Epoetin biosimilars have facilitated an increase in many patients’ QoL via an increase in levels of Hb within 3-6 months of starting therapy. This observational study, conducted under clinical conditions, supports the safety and efficacy of epoetin biosimilar prescription.

Bioequivalence confirmed in the first population PK analysis for a bevacizumab biosimilar based on a comparative clinical study in patients with cancer

Abstract published: August 2021
Bioequivalence of biosimilars with their reference biologic must be demonstrated by exhaustive clinical testing as mandated by regulatory authorities. As part of this process, this study assessed the comparability of a bevacizumab biosimilar versus its originator in terms of PK values using a validated computer software model.

Bevacizumab is a recombinant monoclonal antibody that inhibits angiogenesis – the formation of new blood vessels necessary for tumor growth and survival – and used in the treatment of several cancers, including non-small cell lung cancer (NSCLC). Following the release of bevacizumab originator product, PF-06439535 (ZibarevTM) is a bevacizumab biosimilar that has undergone an extensive development program of analytical, preclinical, and clinical studies.

In clinical use, bevacizumab is dosed according to body weight and intravenously infused at a constant rate. Thereafter, this antibody drug is distributed systemically to body compartments, exerts its therapeutic effects, and is eliminated metabolically by enzymatic breakdown and excretion. These processes are represented by two pharmacokinetic (PK) parameters, the drug clearance (CL) and volume of distribution (V1), which, for two biosimilar drugs, should have the same values.
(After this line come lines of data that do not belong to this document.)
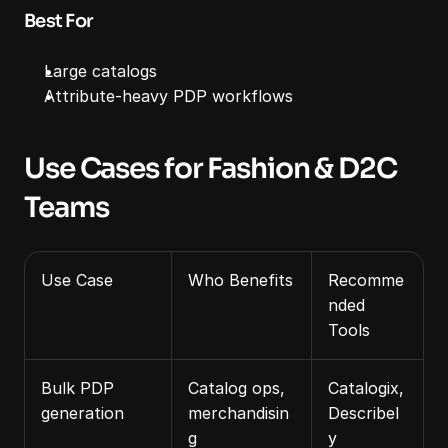
Best For
Large catalogs
Attribute‑heavy PDP workflows
Use Cases for Fashion & D2C 
Teams
Use Case
Who Benefits
Recomme
nded 
Tools
Bulk PDP 
Catalog ops, 
Catalogix, 
generation
merchandisin
Describel
g
y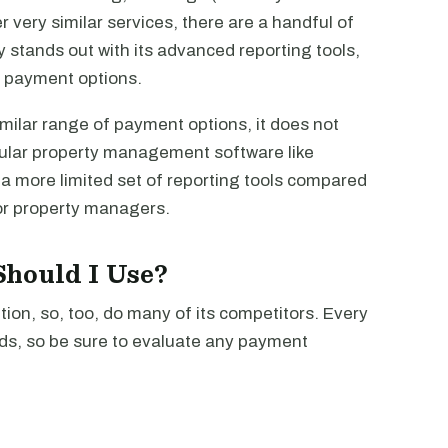
r very similar services, there are a handful of
 stands out with its advanced reporting tools,
e payment options.
milar range of payment options, it does not
pular property management software like
a more limited set of reporting tools compared
or property managers.
hould I Use?
ion, so, too, do many of its competitors. Every
ds, so be sure to evaluate any payment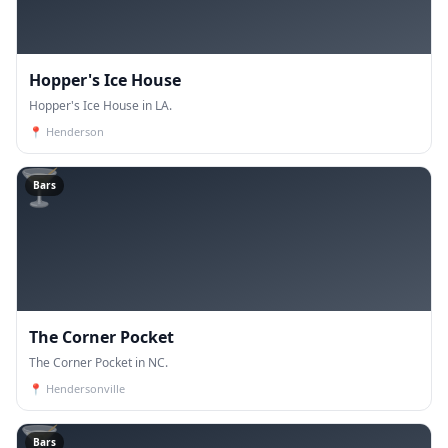
Hopper's Ice House
Hopper's Ice House in LA.
📍
Henderson
🍸
Bars
The Corner Pocket
The Corner Pocket in NC.
📍
Hendersonville
🍸
Bars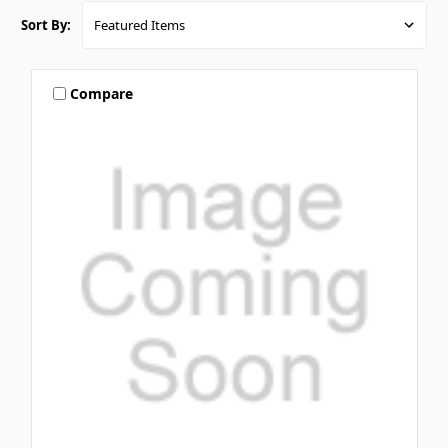
Sort By:
Compare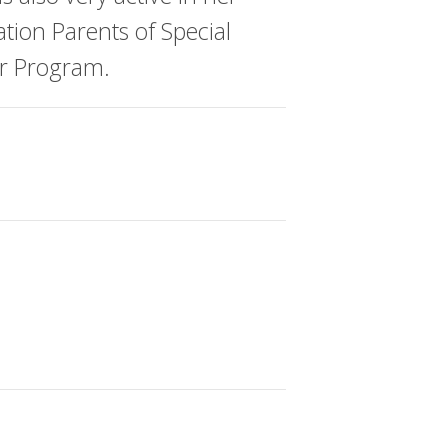
tion Parents of Special
er Program.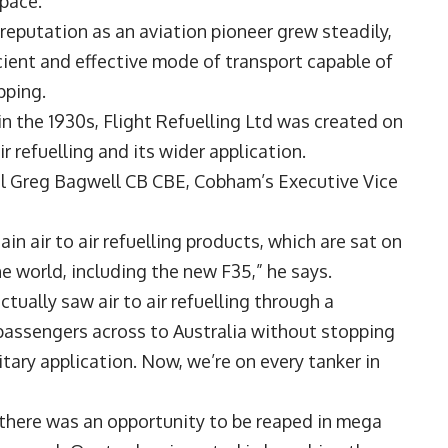
space.
 reputation as an aviation pioneer grew steadily,
cient and effective mode of transport capable of
pping.
in the 1930s, Flight Refuelling Ltd was created on
 refuelling and its wider application.
shal Greg Bagwell CB CBE, Cobham’s Executive Vice
in air to air refuelling products, which are sat on
he world, including the new F35,” he says.
ctually saw air to air refuelling through a
 passengers across to Australia without stopping
itary application. Now, we’re on every tanker in
there was an opportunity to be reaped in mega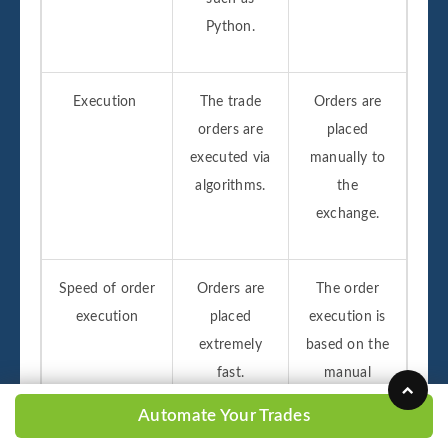
Python.
Execution
The trade
Orders are
orders are
placed
executed via
manually to
algorithms.
the
exchange.
Speed of order
Orders are
The order
execution
placed
execution is
extremely
based on the
fast.
manual
speed which
Automate Your Trades
is slower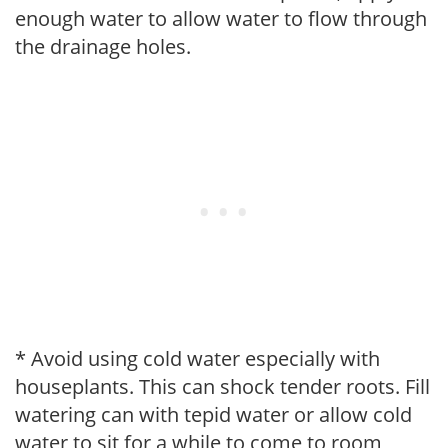
enough water to allow water to flow through
the drainage holes.
* Avoid using cold water especially with
houseplants. This can shock tender roots. Fill
watering can with tepid water or allow cold
water to sit for a while to come to room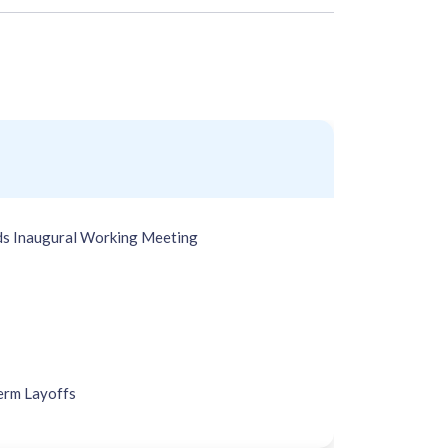
s Inaugural Working Meeting
erm Layoffs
Potential differences in PK between bevacizumab biosimilar and reference bevacizumab emerging from a comprehensive comparator study were investigated using a population modeling approach. In this randomized clinical trial, patients with NSCLC were treated with either PF-06439535 or bevacizumab sourced from the European Union (bevacizumab-EU), both with four to six cycles of concomitant chemotherapy, and followed for 1 year. Before and after each cycle, serum samples were collected for analysis of bevacizumab (PF-06439535 or bevacizumab-EU) concentrations by ELISA. The data were pooled and analyzed by validated population PK model using customized computer software.

In general, the model successfully reproduced the observed longitudinal bevacizumab concentration–time profiles for the entire patient pool. The model confirmed there were no appreciable differences in CL and V1 between PF-06439535 and bevacizumab-EU in patients with NSCLC. These findings provide additional support for the demonstration of PK similarity between biosimilar PF-06439535 and reference bevacizumab.

Key takeaway

The bevacizumab biosimilar, PF-06439535, demonstrated no clinical differences in either drug clearance or volume of distribution when compared with the reference product.